» DATASET RECORDS:
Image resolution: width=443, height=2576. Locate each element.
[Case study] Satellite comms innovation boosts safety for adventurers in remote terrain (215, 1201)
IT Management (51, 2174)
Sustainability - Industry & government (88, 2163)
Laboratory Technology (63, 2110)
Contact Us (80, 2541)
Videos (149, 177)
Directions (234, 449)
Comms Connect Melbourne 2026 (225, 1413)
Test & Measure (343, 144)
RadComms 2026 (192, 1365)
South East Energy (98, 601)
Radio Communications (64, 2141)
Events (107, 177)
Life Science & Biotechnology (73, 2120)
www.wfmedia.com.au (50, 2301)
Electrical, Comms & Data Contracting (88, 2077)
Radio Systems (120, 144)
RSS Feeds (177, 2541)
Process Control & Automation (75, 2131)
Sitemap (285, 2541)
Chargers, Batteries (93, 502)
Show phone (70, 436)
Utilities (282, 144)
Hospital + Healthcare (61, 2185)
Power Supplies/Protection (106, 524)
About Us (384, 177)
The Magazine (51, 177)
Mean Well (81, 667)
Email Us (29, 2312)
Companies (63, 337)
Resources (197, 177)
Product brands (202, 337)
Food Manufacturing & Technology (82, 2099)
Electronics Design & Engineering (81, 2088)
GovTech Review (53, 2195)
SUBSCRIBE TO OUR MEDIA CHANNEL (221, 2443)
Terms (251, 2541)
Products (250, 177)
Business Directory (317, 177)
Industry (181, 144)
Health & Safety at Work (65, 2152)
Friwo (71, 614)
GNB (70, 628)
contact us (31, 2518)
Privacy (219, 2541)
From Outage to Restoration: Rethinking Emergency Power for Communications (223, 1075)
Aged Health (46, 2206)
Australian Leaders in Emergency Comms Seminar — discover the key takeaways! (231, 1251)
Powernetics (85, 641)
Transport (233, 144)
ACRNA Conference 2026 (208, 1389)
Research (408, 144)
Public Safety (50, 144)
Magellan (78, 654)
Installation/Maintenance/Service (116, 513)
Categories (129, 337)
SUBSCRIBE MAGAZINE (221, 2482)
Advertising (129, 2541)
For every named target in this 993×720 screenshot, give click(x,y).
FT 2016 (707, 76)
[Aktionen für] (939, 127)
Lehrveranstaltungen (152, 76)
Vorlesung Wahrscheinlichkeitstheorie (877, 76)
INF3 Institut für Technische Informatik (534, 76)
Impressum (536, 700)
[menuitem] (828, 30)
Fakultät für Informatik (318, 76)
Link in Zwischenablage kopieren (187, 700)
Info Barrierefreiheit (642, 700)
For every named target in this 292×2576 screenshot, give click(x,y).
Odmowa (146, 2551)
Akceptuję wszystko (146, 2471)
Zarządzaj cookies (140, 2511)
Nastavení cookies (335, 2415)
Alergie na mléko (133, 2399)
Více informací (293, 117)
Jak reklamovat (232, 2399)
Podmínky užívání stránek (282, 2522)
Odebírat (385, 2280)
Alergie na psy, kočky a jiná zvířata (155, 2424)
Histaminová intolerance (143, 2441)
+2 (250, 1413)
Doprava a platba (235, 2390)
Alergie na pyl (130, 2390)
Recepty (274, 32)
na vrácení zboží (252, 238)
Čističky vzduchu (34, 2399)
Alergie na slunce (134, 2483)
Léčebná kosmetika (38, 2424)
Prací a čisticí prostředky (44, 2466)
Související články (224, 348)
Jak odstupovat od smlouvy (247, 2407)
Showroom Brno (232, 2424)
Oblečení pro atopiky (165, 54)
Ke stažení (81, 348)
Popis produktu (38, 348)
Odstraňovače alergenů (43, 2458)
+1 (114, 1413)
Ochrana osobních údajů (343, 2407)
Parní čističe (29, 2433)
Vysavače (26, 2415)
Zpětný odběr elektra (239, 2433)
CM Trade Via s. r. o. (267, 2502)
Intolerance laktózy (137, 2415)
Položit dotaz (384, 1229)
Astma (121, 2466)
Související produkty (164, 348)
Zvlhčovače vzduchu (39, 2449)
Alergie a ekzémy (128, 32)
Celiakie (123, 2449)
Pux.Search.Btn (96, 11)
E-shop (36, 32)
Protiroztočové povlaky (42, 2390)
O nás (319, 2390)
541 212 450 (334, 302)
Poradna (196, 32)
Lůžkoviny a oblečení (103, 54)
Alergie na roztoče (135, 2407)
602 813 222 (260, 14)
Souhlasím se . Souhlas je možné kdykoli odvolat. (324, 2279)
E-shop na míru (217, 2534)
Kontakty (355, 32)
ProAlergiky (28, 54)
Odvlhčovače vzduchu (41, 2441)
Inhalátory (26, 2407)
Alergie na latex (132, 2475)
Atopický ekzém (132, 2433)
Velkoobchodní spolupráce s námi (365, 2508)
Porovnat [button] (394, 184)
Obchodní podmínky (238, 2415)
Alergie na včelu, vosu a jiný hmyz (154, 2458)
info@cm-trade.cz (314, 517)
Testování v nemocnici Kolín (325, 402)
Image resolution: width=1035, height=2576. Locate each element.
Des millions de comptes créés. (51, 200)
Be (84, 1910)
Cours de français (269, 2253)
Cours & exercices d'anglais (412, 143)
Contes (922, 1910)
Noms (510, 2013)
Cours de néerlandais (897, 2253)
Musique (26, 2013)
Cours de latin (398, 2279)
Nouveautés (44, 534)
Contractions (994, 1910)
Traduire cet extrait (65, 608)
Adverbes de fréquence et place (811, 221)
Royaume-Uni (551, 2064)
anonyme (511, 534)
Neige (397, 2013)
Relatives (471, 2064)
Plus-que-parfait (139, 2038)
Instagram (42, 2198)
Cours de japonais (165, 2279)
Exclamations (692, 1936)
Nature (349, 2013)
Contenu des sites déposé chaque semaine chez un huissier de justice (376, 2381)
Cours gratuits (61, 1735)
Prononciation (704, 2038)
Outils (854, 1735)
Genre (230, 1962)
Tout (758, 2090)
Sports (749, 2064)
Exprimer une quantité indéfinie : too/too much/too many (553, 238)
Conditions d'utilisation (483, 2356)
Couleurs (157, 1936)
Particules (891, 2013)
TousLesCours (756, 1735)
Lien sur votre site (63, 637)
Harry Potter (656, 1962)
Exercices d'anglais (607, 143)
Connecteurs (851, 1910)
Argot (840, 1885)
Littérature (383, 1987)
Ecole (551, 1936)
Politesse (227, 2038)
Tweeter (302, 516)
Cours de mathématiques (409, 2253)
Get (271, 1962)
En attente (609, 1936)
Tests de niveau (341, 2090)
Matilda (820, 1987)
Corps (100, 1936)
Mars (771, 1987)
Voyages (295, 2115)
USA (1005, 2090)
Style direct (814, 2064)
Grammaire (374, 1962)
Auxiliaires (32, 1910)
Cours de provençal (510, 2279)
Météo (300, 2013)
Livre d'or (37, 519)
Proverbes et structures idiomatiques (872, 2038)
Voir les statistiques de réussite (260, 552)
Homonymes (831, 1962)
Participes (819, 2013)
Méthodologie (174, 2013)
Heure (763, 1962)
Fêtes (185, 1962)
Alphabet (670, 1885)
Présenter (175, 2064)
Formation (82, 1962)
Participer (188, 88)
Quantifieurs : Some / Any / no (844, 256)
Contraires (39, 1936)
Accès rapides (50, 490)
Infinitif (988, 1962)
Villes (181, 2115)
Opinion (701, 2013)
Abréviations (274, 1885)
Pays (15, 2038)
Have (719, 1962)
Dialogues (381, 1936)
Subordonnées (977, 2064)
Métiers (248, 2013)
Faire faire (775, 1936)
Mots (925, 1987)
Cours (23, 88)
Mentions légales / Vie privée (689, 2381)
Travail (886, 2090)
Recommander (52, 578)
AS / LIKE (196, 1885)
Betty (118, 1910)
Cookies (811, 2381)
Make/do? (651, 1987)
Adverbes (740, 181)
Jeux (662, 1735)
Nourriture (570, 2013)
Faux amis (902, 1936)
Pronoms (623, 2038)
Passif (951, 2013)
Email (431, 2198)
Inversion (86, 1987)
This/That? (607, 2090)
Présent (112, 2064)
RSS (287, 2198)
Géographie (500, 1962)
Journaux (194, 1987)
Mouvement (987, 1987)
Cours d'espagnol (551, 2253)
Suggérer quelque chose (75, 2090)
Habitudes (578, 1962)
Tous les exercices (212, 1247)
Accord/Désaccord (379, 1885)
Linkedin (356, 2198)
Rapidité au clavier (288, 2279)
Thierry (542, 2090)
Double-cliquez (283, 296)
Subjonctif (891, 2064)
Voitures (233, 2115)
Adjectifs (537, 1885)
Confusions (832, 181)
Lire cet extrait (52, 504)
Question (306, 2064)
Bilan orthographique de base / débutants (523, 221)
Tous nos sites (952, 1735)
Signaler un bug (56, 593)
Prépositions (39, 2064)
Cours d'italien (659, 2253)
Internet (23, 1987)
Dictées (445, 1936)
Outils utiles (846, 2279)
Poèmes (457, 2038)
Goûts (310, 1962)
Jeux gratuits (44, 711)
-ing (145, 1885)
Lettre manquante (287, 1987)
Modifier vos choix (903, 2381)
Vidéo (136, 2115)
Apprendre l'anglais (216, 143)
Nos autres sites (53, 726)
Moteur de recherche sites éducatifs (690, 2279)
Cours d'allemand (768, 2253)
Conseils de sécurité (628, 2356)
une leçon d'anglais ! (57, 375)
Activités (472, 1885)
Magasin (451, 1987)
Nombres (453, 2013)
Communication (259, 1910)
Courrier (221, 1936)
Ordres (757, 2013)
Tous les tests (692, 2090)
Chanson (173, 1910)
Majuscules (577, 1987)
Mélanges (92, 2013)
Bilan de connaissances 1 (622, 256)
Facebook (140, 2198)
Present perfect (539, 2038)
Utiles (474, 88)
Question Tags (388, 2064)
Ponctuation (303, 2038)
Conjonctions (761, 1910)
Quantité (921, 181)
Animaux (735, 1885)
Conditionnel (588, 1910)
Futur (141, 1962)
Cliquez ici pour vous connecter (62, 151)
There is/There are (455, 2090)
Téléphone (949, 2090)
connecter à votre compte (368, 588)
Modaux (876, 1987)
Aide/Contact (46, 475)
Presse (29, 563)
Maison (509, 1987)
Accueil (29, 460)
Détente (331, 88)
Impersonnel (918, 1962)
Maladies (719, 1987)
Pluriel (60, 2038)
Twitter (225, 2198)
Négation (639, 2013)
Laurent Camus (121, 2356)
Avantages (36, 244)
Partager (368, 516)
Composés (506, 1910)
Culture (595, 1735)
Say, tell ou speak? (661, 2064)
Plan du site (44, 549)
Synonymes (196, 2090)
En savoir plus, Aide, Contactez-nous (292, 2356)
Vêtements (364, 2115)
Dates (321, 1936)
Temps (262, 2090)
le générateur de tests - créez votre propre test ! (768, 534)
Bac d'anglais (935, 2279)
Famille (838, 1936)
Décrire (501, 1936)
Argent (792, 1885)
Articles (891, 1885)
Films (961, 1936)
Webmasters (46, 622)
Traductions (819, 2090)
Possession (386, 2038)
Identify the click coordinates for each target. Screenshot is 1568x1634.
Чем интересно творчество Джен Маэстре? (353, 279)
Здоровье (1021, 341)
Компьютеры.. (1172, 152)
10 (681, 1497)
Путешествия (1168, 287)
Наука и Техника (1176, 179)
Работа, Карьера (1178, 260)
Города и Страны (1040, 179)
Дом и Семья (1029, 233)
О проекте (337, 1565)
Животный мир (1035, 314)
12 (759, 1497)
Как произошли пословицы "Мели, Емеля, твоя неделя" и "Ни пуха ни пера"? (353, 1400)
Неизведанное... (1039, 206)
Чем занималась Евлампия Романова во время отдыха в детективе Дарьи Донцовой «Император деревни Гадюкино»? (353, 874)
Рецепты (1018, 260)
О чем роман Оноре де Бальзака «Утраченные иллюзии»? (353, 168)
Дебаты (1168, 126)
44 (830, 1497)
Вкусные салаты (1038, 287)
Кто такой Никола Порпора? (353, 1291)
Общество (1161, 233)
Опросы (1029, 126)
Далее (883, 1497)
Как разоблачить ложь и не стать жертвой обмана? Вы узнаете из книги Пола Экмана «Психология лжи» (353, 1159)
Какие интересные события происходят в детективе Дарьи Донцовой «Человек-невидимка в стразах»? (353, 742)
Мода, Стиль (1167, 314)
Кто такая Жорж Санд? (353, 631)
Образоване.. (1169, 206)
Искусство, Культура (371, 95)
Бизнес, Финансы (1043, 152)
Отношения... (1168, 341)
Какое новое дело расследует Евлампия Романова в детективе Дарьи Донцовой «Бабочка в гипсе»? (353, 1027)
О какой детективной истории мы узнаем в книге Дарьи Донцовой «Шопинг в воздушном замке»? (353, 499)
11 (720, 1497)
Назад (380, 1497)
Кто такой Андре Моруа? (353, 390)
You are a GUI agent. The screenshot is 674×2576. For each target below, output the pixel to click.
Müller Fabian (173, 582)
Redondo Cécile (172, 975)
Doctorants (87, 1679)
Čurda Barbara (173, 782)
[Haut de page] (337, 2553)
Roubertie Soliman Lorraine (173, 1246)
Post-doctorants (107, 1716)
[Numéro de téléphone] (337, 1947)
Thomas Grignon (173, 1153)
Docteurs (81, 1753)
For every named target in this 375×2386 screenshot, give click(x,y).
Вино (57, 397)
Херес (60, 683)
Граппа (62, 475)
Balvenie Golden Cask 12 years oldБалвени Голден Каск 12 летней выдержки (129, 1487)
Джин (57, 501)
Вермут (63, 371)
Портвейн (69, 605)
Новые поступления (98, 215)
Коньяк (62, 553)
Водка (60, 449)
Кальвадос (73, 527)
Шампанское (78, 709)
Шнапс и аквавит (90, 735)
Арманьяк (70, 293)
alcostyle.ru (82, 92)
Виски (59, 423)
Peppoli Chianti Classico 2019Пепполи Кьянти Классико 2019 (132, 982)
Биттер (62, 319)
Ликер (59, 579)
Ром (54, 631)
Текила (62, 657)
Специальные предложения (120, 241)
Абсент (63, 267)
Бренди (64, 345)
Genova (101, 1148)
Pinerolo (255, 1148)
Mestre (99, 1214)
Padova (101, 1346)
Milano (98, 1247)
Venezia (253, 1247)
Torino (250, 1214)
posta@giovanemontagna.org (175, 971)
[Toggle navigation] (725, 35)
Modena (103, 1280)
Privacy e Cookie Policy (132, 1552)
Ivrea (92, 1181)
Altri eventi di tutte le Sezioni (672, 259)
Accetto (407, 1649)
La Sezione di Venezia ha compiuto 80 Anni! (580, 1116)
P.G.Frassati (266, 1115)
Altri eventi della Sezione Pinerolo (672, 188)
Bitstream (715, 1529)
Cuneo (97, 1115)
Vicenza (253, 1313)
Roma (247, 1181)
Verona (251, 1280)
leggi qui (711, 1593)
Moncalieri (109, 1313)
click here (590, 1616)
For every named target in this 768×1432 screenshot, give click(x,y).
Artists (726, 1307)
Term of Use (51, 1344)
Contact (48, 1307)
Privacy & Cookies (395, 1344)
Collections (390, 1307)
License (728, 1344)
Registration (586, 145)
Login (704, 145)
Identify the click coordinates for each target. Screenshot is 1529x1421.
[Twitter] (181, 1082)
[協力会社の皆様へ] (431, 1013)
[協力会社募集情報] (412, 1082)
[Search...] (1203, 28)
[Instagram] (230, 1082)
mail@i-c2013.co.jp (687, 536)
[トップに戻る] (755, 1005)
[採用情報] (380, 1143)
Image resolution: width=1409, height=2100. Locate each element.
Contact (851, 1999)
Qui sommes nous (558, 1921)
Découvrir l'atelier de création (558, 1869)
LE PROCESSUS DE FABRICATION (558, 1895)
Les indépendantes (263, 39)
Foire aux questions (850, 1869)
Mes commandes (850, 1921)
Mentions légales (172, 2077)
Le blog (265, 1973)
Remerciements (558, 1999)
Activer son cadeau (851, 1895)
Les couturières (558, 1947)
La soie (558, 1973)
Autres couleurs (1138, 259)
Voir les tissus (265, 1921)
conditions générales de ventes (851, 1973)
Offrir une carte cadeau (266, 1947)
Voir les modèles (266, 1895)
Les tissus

» TASK PROMPT: A word-for-word copy of the entries, from the first line through the line containing "From Outage to", is the whole answer.

» ANSWER TO THIS TASK:
Image resolution: width=443, height=2576. Locate each element.
[Case study] Satellite comms innovation boosts safety for adventurers in remote terrain (215, 1201)
IT Management (51, 2174)
Sustainability - Industry & government (88, 2163)
Laboratory Technology (63, 2110)
Contact Us (80, 2541)
Videos (149, 177)
Directions (234, 449)
Comms Connect Melbourne 2026 (225, 1413)
Test & Measure (343, 144)
RadComms 2026 (192, 1365)
South East Energy (98, 601)
Radio Communications (64, 2141)
Events (107, 177)
Life Science & Biotechnology (73, 2120)
www.wfmedia.com.au (50, 2301)
Electrical, Comms & Data Contracting (88, 2077)
Radio Systems (120, 144)
RSS Feeds (177, 2541)
Process Control & Automation (75, 2131)
Sitemap (285, 2541)
Chargers, Batteries (93, 502)
Show phone (70, 436)
Utilities (282, 144)
Hospital + Healthcare (61, 2185)
Power Supplies/Protection (106, 524)
About Us (384, 177)
The Magazine (51, 177)
Mean Well (81, 667)
Email Us (29, 2312)
Companies (63, 337)
Resources (197, 177)
Product brands (202, 337)
Food Manufacturing & Technology (82, 2099)
Electronics Design & Engineering (81, 2088)
GovTech Review (53, 2195)
SUBSCRIBE TO OUR MEDIA CHANNEL (221, 2443)
Terms (251, 2541)
Products (250, 177)
Business Directory (317, 177)
Industry (181, 144)
Health & Safety at Work (65, 2152)
Friwo (71, 614)
GNB (70, 628)
contact us (31, 2518)
Privacy (219, 2541)
From Outage to Restoration: Rethinking Emergency Power for Communications (223, 1075)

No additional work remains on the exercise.